Three Questions for J. Craig Venter
Gene research and Silicon Valley-style computing are starting to merge.
The number of human genomes being sequenced is increasing exponentially.
Genome scientist and entrepreneur J. Craig Venter is best known for being the first person to sequence his own genome, back in 2001.
This year, he started a new company, Human Longevity, which intends to sequence one million human genomes by 2020, and ultimately offer Web-based programs to help people store and understand their genetic data (see “Microbes and Metabolites Fuel an Ambitious Aging Project”).
Venter says that he’s sequenced 500 people’s genomes so far, and that volunteers are starting to also undergo a battery of tests measuring their strength, brain size, how much blood their hearts pump, and, says Venter, “just about everything that can be measured about a person, without cutting them open.” This information will be fed into a database that can be used to discover links between genes and these traits, as well as disease.
But that’s going to require some massive data crunching. To get these skills, Venter recruited Franz Och, the machine-learning specialist leading Google Translate. Now Och will apply similar methods to studying genomes in a data science and software shop that Venter is establishing in Mountain View, California.
The hire comes just as Google itself has launched a similar-sounding effort to start collecting biomedical data (see “What’s a Moon Shot Worth These Days”). Venter calls Google’s plans for a biomedical database “a baby step, a much smaller version of what we are doing.”
What’s clear is that genome research and data science are coming together in new ways, and at a much larger scale than ever before. We asked Venter why.
How are we doing in genomics?
In my view there have not been a significant number of advances. One reason for that is that genomics follows a law of very big numbers. I’ve had my genome for 15 years, and there’s not much I can learn because there are not that many others to compare it to.

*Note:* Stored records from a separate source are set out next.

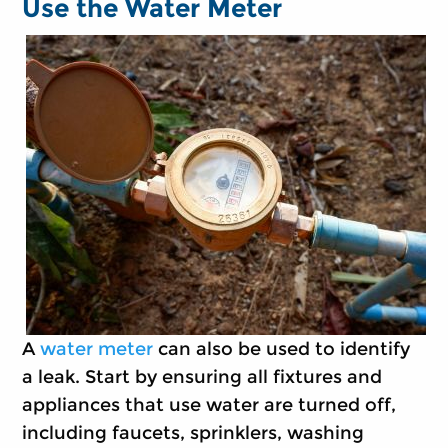
Use the Water Meter
A
water meter
can also be used to identify
a leak. Start by ensuring all fixtures and
appliances that use water are turned off,
including faucets, sprinklers, washing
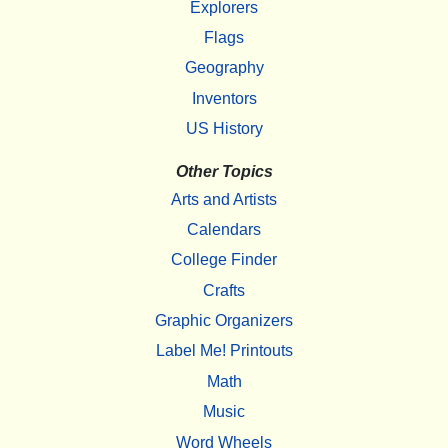
Explorers
Flags
Geography
Inventors
US History
Other Topics
Arts and Artists
Calendars
College Finder
Crafts
Graphic Organizers
Label Me! Printouts
Math
Music
Word Wheels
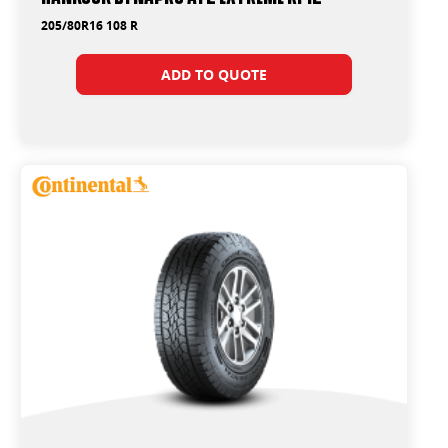
205/80R16 108 R
ADD TO QUOTE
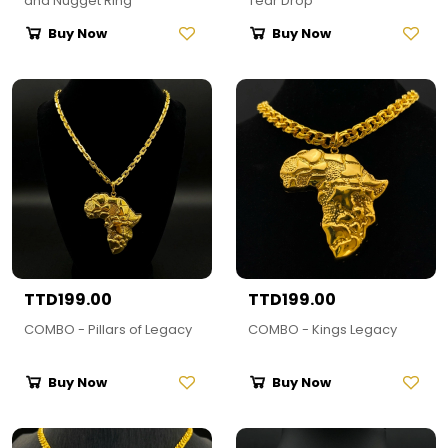
and Nugget Ring
Tear Drop
Buy Now
Buy Now
TTD199.00
TTD199.00
COMBO - Pillars of Legacy
COMBO - Kings Legacy
Buy Now
Buy Now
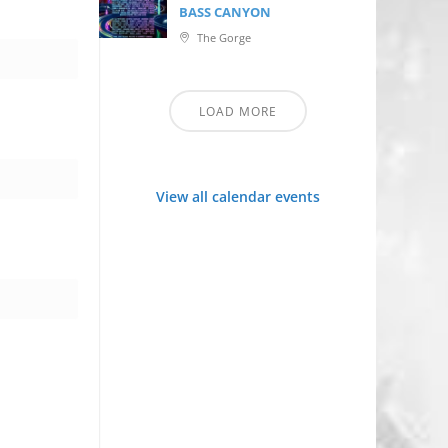
BASS CANYON
The Gorge
LOAD MORE
View all calendar events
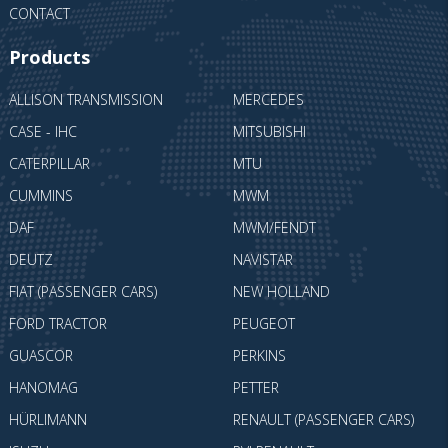
CONTACT
Products
ALLISON TRANSMISSION
MERCEDES
CASE - IHC
MITSUBISHI
CATERPILLAR
MTU
CUMMINS
MWM
DAF
MWM/FENDT
DEUTZ
NAVISTAR
FIAT (PASSENGER CARS)
NEW HOLLAND
FORD TRACTOR
PEUGEOT
GUASCOR
PERKINS
HANOMAG
PETTER
HÜRLIMANN
RENAULT (PASSENGER CARS)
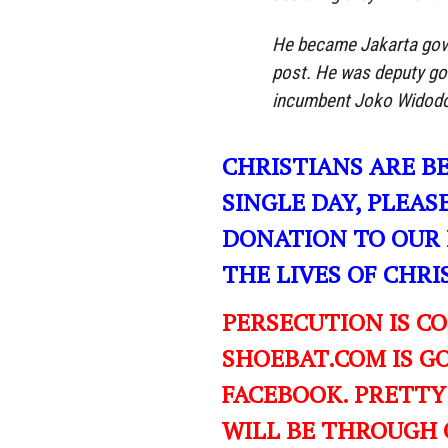
He became Jakarta gove
post. He was deputy go
incumbent Joko Widodo 
CHRISTIANS ARE B
SINGLE DAY, PLEAS
DONATION TO OUR 
THE LIVES OF CHR
PERSECUTION IS C
SHOEBAT.COM IS GO
FACEBOOK. PRETTY
WILL BE THROUGH 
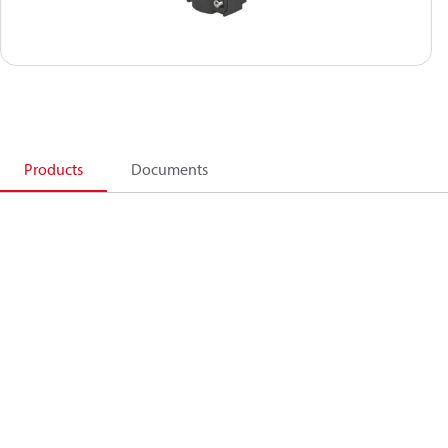
Products
Documents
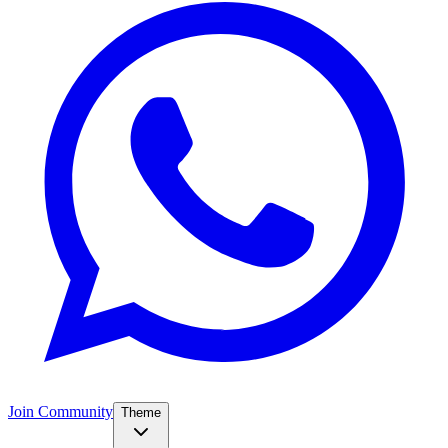
Join Community
Theme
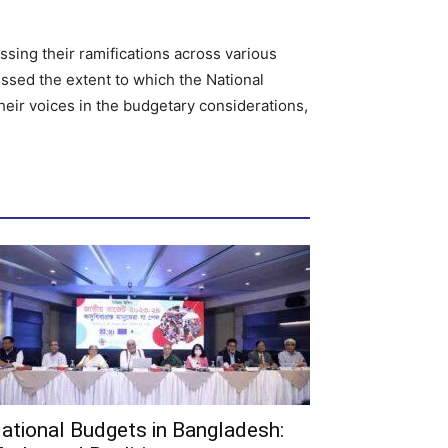
ssing their ramifications across various
essed the extent to which the National
heir voices in the budgetary considerations,
ational Budgets in Bangladesh:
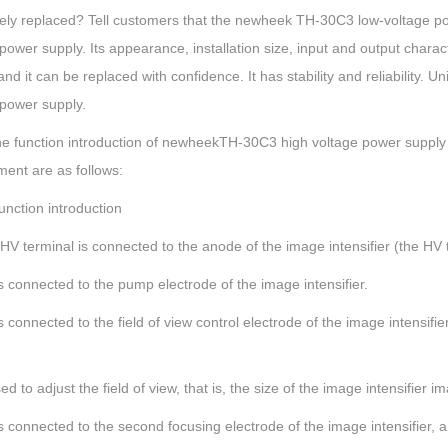
ely replaced? Tell customers that the newheek TH-30C3 low-voltage po
power supply. Its appearance, installation size, input and output charac
and it can be replaced with confidence. It has stability and reliability. Uni
 power supply.
he function introduction of newheekTH-30C3 high voltage power supply
ment are as follows:
unction introduction
HV terminal is connected to the anode of the image intensifier (the HV t
s connected to the pump electrode of the image intensifier.
s connected to the field of view control electrode of the image intensifi
ed to adjust the field of view, that is, the size of the image intensifier i
s connected to the second focusing electrode of the image intensifier, 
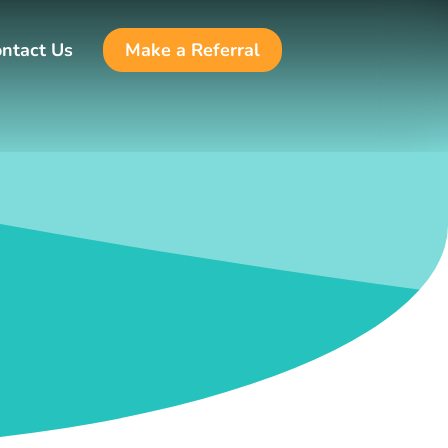
ntact Us
Make a Referral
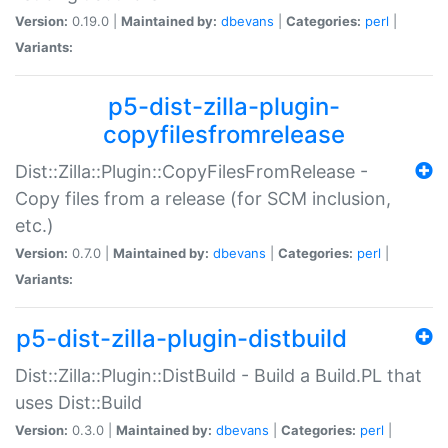
Version:
0.19.0 |
Maintained by:
dbevans
|
Categories:
perl
|
Variants:
p5-dist-zilla-plugin-
copyfilesfromrelease
Dist::Zilla::Plugin::CopyFilesFromRelease -
Copy files from a release (for SCM inclusion,
etc.)
Version:
0.7.0 |
Maintained by:
dbevans
|
Categories:
perl
|
Variants:
p5-dist-zilla-plugin-distbuild
Dist::Zilla::Plugin::DistBuild - Build a Build.PL that
uses Dist::Build
Version:
0.3.0 |
Maintained by:
dbevans
|
Categories:
perl
|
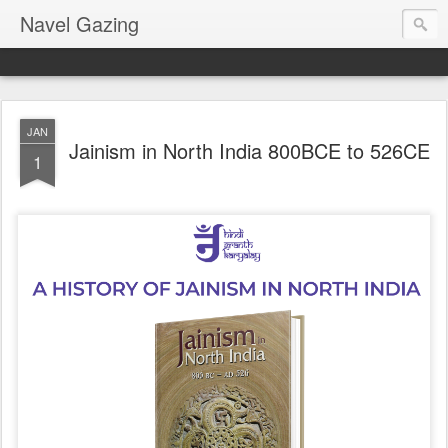
Navel Gazing
JAN
Jainism in North India 800BCE to 526CE
1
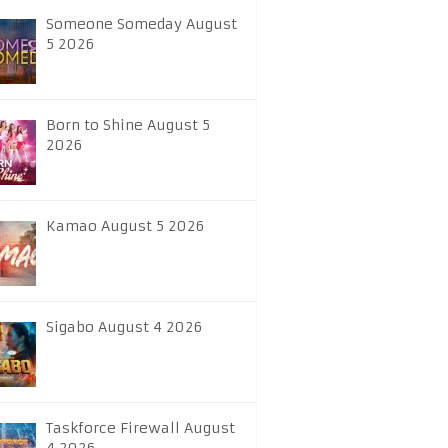
Someone Someday August
5 2026
Born to Shine August 5
2026
Kamao August 5 2026
Sigabo August 4 2026
Taskforce Firewall August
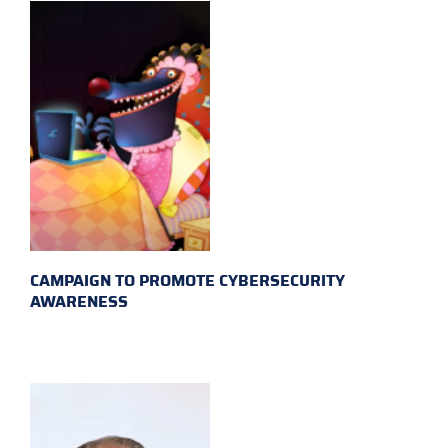
CAMPAIGN TO PROMOTE CYBERSECURITY
AWARENESS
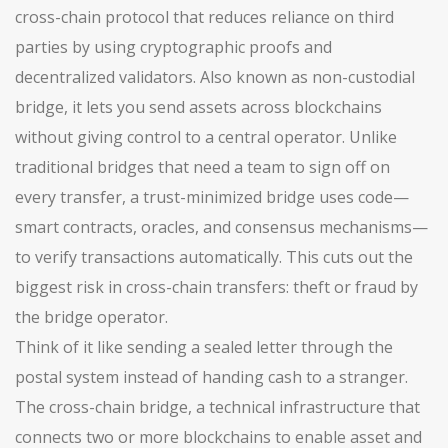
cross-chain protocol that reduces reliance on third
parties by using cryptographic proofs and
decentralized validators
. Also known as
non-custodial
bridge
, it lets you send assets across blockchains
without giving control to a central operator.
Unlike
traditional bridges that need a team to sign off on
every transfer, a trust-minimized bridge uses code—
smart contracts, oracles, and consensus mechanisms—
to verify transactions automatically. This cuts out the
biggest risk in cross-chain transfers: theft or fraud by
the bridge operator.
Think of it like sending a sealed letter through the
postal system instead of handing cash to a stranger.
The
cross-chain bridge
,
a technical infrastructure that
connects two or more blockchains to enable asset and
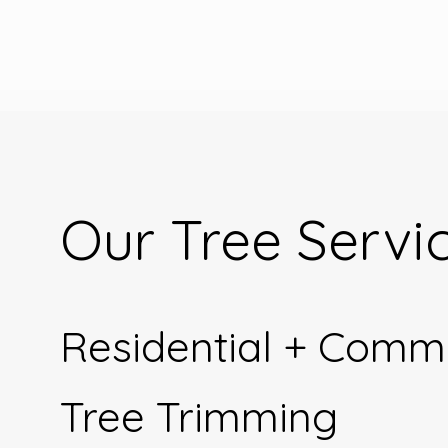
Our Tree Servi
Residential + Comm
Tree Trimming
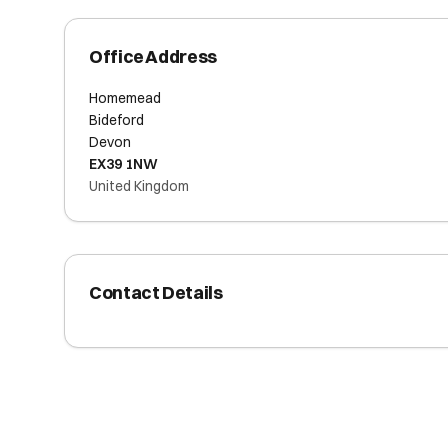
Office Address
Homemead
Bideford
Devon
EX39 1NW
United Kingdom
Contact Details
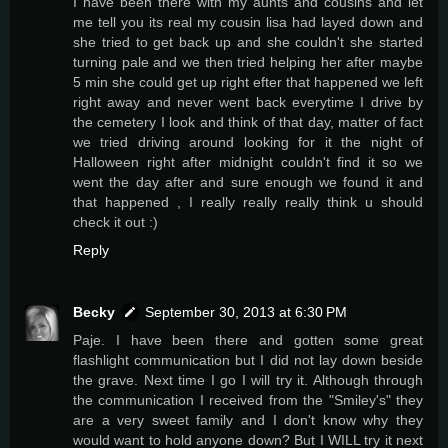
I have been there with my aunts and cousins and let
me tell you its real my cousin lisa had layed down and
she tried to get back up and she couldn't she started
turning pale and we then tried helping her after maybe
5 min she could get up right efter that happened we left
right away and never went back everytime I drive by
the cemetery I look and think of that day, matter of fact
we tried driving around looking for it the night of
Halloween right after midnight couldn't find it so we
went the day after and sure enough we found it and
that happened , I really really really think u should
check it out :)
Reply
Becky
September 30, 2013 at 6:30 PM
Paje. I have been there and gotten some great
flashlight communication but I did not lay down beside
the grave. Next time I go I will try it. Although through
the communication I received from the "Smiley's" they
are a very sweet family and I don't know why they
would want to hold anyone down? But I WILL try it next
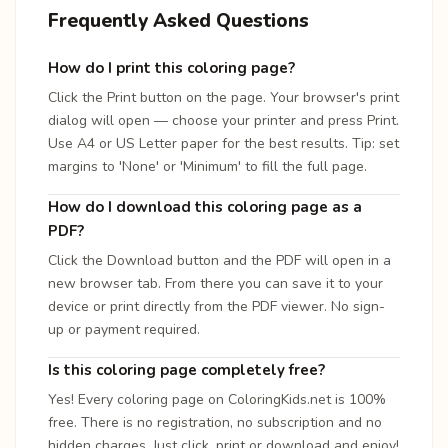
Frequently Asked Questions
How do I print this coloring page?
Click the Print button on the page. Your browser's print
dialog will open — choose your printer and press Print.
Use A4 or US Letter paper for the best results. Tip: set
margins to 'None' or 'Minimum' to fill the full page.
How do I download this coloring page as a
PDF?
Click the Download button and the PDF will open in a
new browser tab. From there you can save it to your
device or print directly from the PDF viewer. No sign-
up or payment required.
Is this coloring page completely free?
Yes! Every coloring page on ColoringKids.net is 100%
free. There is no registration, no subscription and no
hidden charges. Just click, print or download and enjoy!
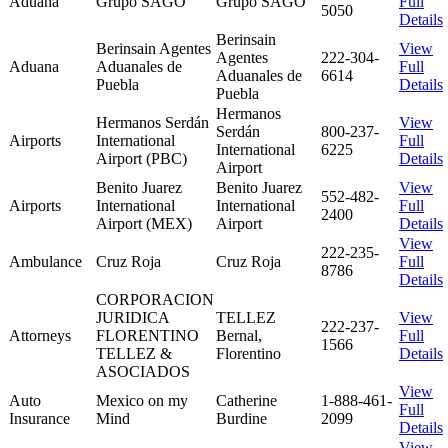
Aduana
Grupo SAGO
Grupo SAGO
Full
5050
Details
Berinsain
Berinsain Agentes
View
Agentes
222-304-
Aduana
Aduanales de
Full
Aduanales de
6614
Puebla
Details
Puebla
Hermanos
Hermanos Serdán
View
Serdán
800-237-
Airports
International
Full
International
6225
Airport (PBC)
Details
Airport
Benito Juarez
Benito Juarez
View
552-482-
Airports
International
International
Full
2400
Airport (MEX)
Airport
Details
View
222-235-
Ambulance
Cruz Roja
Cruz Roja
Full
8786
Details
CORPORACION
JURIDICA
TELLEZ
View
222-237-
Attorneys
FLORENTINO
Bernal,
Full
1566
TELLEZ &
Florentino
Details
ASOCIADOS
View
Auto
Mexico on my
Catherine
1-888-461-
Full
Insurance
Mind
Burdine
2099
Details
View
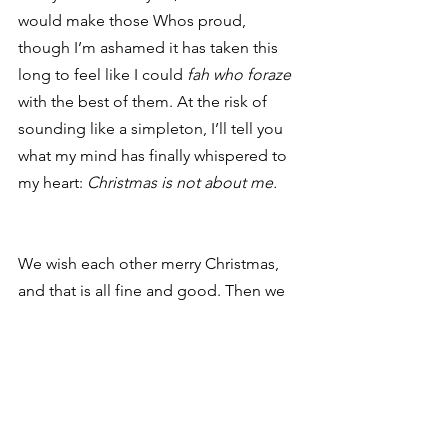
would make those Whos proud, 
though I’m ashamed it has taken this 
long to feel like I could 
fah who foraze
with the best of them. At the risk of 
sounding like a simpleton, I’ll tell you 
what my mind has finally whispered to 
my heart: 
Christmas is not about me.
We wish each other merry Christmas, 
and that is all fine and good. Then we 
ask each other, “How was your 
Christmas?” But at some level, we 
forget that Christmas just 
is
, no matter 
how we celebrate or with whom or 
whether we altogether ignore the 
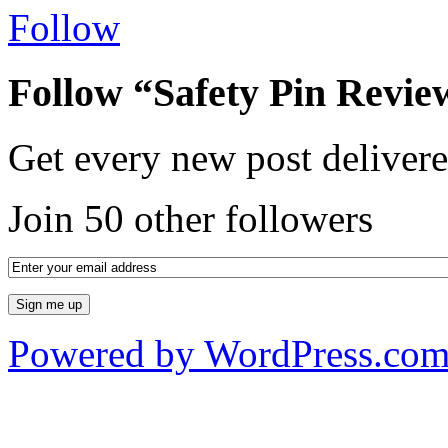
Follow
Follow “Safety Pin Revie
Get every new post delivere
Join 50 other followers
Powered by WordPress.co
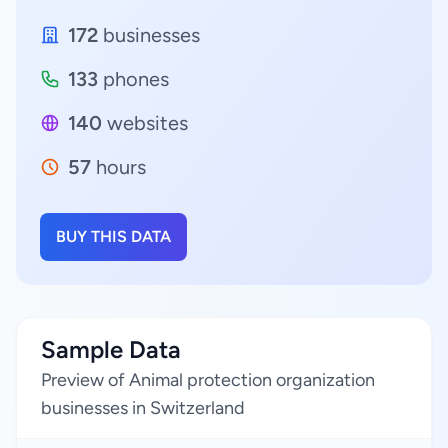
172
businesses
133
phones
140
websites
57
hours
BUY THIS DATA
Sample Data
Preview of Animal protection organization
businesses in Switzerland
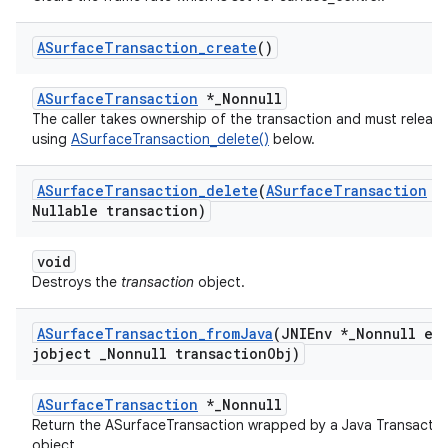
ASurface
Transaction
_
create
()
ASurfaceTransaction
*_Nonnull
The caller takes ownership of the transaction and must release 
using
ASurfaceTransaction_delete()
below.
ASurface
Transaction
_
delete
(
ASurface
Transaction
*
Nullable transaction)
void
Destroys the
transaction
object.
ASurface
Transaction
_
from
Java
(JNIEnv *
_
Nonnull en
jobject
_
Nonnull transaction
Obj)
ASurfaceTransaction
*_Nonnull
Return the ASurfaceTransaction wrapped by a Java Transactio
object.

Why did you hire an expert in machine translation as your top data scientist?
Until now, there’s not been software for comparing my genome to your genome, much less to a million genomes. We want to get to a point where it takes a few seconds to compare your genome to all the others. It’s going to take a lot of work to do that.
Google Translate started as a slow algorithm that took hours or days to run and was not very accurate. But Franz [Och] built a machine-learning version that could go out on the Web and find every article translated from German to English or vice versa, and learn from those. And then it was optimized, so it works in milliseconds.
I convinced Franz, and he convinced himself, that understanding the human genome at the scale that we are trying to do it is going to be one of the greatest translation challenges in history.
How is discovering the connection between genes and disease like translating languages?
Everything in a cell derives from your DNA code, all the proteins, their structure, whether they last seconds or days. All that is preprogrammed in DNA language. Then it is translated into life. People are going to be very surprised about how much of a DNA software species we are.